The detailed description about probability generation in SVM approach are provided in original works.^38,39

Description of Combined Classifiers

Combined classifiers can improve prediction accuracy to some extent via comprehensively synergizing the complementary information provided by other methods. This approach is particularly suitable for the cases where single classifiers may not achieve satisfactory predictive accuracy. A combined classifier optimizes the performance of single classifiers by enhancing prediction reliability.^36,40,41 In this study, four best single classifiers were combined using the NN algorithm (Figure 1).

Neural Network (NN)

NN is an information processing paradigm that is inspired by biological neural networks.⁴² A collection of connected units called artificial neurons is the basis of NN. Each connection between neurons can transmit a unidirectional signal with various activating strength hinges on the weight of neurons. The combined incoming signals that exceed a given threshold will promote the propagation of a signal to the downstream neurons and activate them. The output of neuron i is given in Equations (9) and (10).

$${\mathit{net}}_i=\sum _{j=1}^n{w}_{ij}{x}_j-\theta$$ (9)

$$y_i=f({\mathit{net}}_i)$$ (10)

where w_ij the connect weighting value from neuron j to neuron i, θ is the threshold, and f is the activation function.
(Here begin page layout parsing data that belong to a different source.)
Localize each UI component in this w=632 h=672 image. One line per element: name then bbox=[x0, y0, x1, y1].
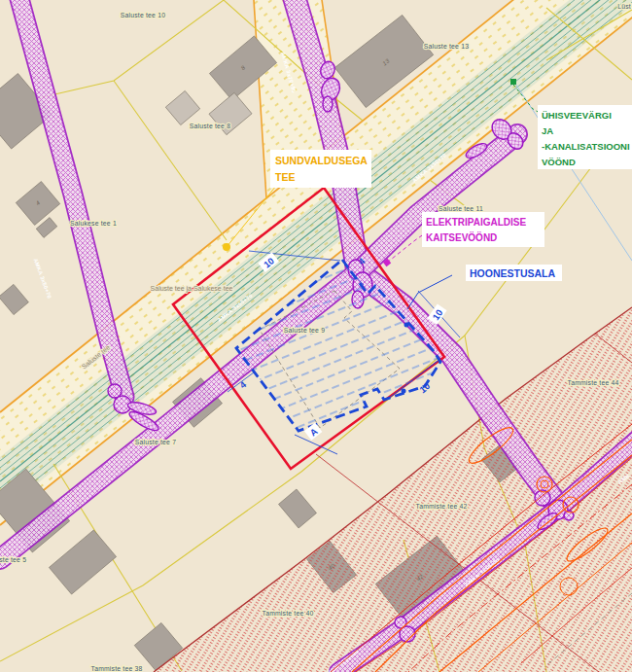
callout-line: SUNDVALDUSEGA bbox=[275, 155, 368, 166]
callout-line: VÖÖND bbox=[542, 157, 576, 167]
callout-line: ÜHISVEEVÄRGI bbox=[542, 110, 612, 121]
parcel-label: Saluste tee 11 bbox=[439, 205, 483, 212]
callout-sundvaldusega-tee: SUNDVALDUSEGA TEE bbox=[270, 150, 371, 188]
parcel-label: Saluste tee 7 bbox=[135, 439, 176, 445]
callout-line: JA bbox=[542, 125, 553, 136]
parcel-label: Tammiste tee 42 bbox=[416, 503, 468, 510]
water-anchor-point bbox=[510, 79, 516, 85]
parcel-label: Saluste tee 9 bbox=[284, 327, 325, 334]
callout-line: KAITSEVÖÖND bbox=[426, 231, 497, 243]
plan-map-stage: 8 13 4 1 4 42 40 bbox=[0, 0, 632, 672]
callout-hoonestusala: HOONESTUSALA bbox=[466, 265, 562, 281]
parcel-label: Saluste tee 5 bbox=[0, 556, 26, 563]
parcel-label: Saluste tee 10 bbox=[121, 12, 165, 18]
parcel-label: Saluste tee 8 bbox=[190, 123, 230, 129]
road-name-combined-label: Saluste tee ja Salukese tee bbox=[151, 285, 233, 293]
callout-elektripaigaldise-kaitsevoond: ELEKTRIPAIGALDISE KAITSEVÖÖND bbox=[422, 212, 544, 247]
callout-line: ELEKTRIPAIGALDISE bbox=[426, 217, 526, 228]
parcel-label: Saluste tee 13 bbox=[424, 43, 469, 50]
callout-line: TEE bbox=[275, 171, 295, 183]
callout-line: -KANALISATSIOONI bbox=[542, 141, 630, 152]
parcel-label: Tammiste tee 40 bbox=[263, 610, 314, 617]
parcel-label: Lüst bbox=[617, 3, 631, 10]
parcel-label: Tammiste tee 38 bbox=[91, 665, 143, 672]
callout-label: HOONESTUSALA bbox=[470, 267, 556, 279]
callout-uhisveevargi-voond: ÜHISVEEVÄRGI JA -KANALISATSIOONI VÖÖND bbox=[538, 105, 632, 169]
parcel-label: Tammiste tee 44 bbox=[568, 379, 619, 386]
plan-map-canvas[interactable]: 8 13 4 1 4 42 40 bbox=[0, 0, 632, 672]
parcel-label: Salukese tee 1 bbox=[70, 220, 117, 227]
In Orange Canvas 2.7, the NN is implemented by a multilayer perceptron with a single hidden layer. It is performed by minimizing an L₂-regularized cost function with SciPy’s implementation of Limited-memory BFGS (L-BFGS), which is often used for parameter estimation in machine-learning.^43,44 In this study, the number of hidden layer neurons is set to 11, the regularization factor is set to 3.0, the max iteration is set to 200, and data was normalized prior to learning. Normalization was done by subtracting each column by the mean and dividing by the standard deviation.

Experimental design

Drugs with at least one of five types of CV complications (hypertension, arrhythmia, heart block, cardiac failure and myocardial infarction) were curated from CTD, SIDER, MetaADEDB, and Offsides. The same number of corresponding decoys were then randomly selected from remaining drugs in DrugBank. The drugs collected from CTD, SIDER and MetaADEDB were combined with their decoys as the training sets, while the drugs from Offsides and the corresponding decoys were used as the validation sets after eliminating the ones existing in the training sets. The drugs with CV complications were labeled as “+1” and the decoys (or negative) were labeled as “−1”. Eventually, the training sets of hypertension, arrhythmia, heart block, cardiac failure and myocardial infarction contained 1,162, 1,450, 544, 630 and 638 drugs, and the validation sets included 290, 142, 402, 540 and 178 drugs, respectively (Table 2).

Table 2.

Number of drugs in the training sets and the external validation sets.

CV complication	Training set			External validation set
	Positive	Negative	Total	Positive	Negative	Total
Hypertension	581	581	1,162	145	145	290
Arrhythmia	725	725	1,450	71	71	142
Heart block	272	272	544	201	201	402
Cardiac failure	315	315	630	270	270	540
Myocardial infarction	319	319	638	89	89	178

For each CV complication, single classifiers were firstly built using four algorithms (RF, kNN, SVM and LR) and the selected molecular descriptors. Subsequently, four types of fingerprints were introduced to enhance the predictive accuracy. For each algorithm and specific CV complication, the best single classifiers were constructed using the selected molecular descriptors combined with molecular fingerprints. Then the training sets were predicted with the four best single classifiers to obtain positive and negative output probabilities ( $P_i^{+1}$ and $P_i^{-1}$ i = 1,2,3,4). After that, the eight output probabilities were chosen as new descriptors to develop the NN classifiers, generating probabilities ( $P_C^{+1}$ and $P_C^{-1}$) for each drug as final predictions.

Model validation

All classification models were assessed by true positives (TP, drugs with known CV complication were predicted as cardiotoxic drugs), true negatives (TN, drugs with non-CV complication were predicted as non-cardiotoxic drugs), false positives (FP, drugs with non-CV complication were predicted as cardiotoxic drugs), and false negatives (FN, drugs with known CV complication were predicted as non-cardiotoxic drugs). In addition, four metrics (sensitivity [SE], specificity [SP], overall predictive accuracy [Q], and precision [P]) were calculated using equations (11–13) for further evaluation of model performance.

$$\text{SE}=\frac{\text{TP}}{\text{TP}+\text{FN}}$$ (11)

$$\text{SP}=\frac{\text{TN}}{\text{TN}+\text{FP}}$$ (12)

$$\mathrm{Q}=\frac{\text{TP}+\text{TN}}{\text{TP}+\text{FN}+\text{FP}+\text{TN}}$$ (13)

$$\mathrm{P}=\frac{\text{TP}}{\text{TP}+\text{FP}}$$ (14)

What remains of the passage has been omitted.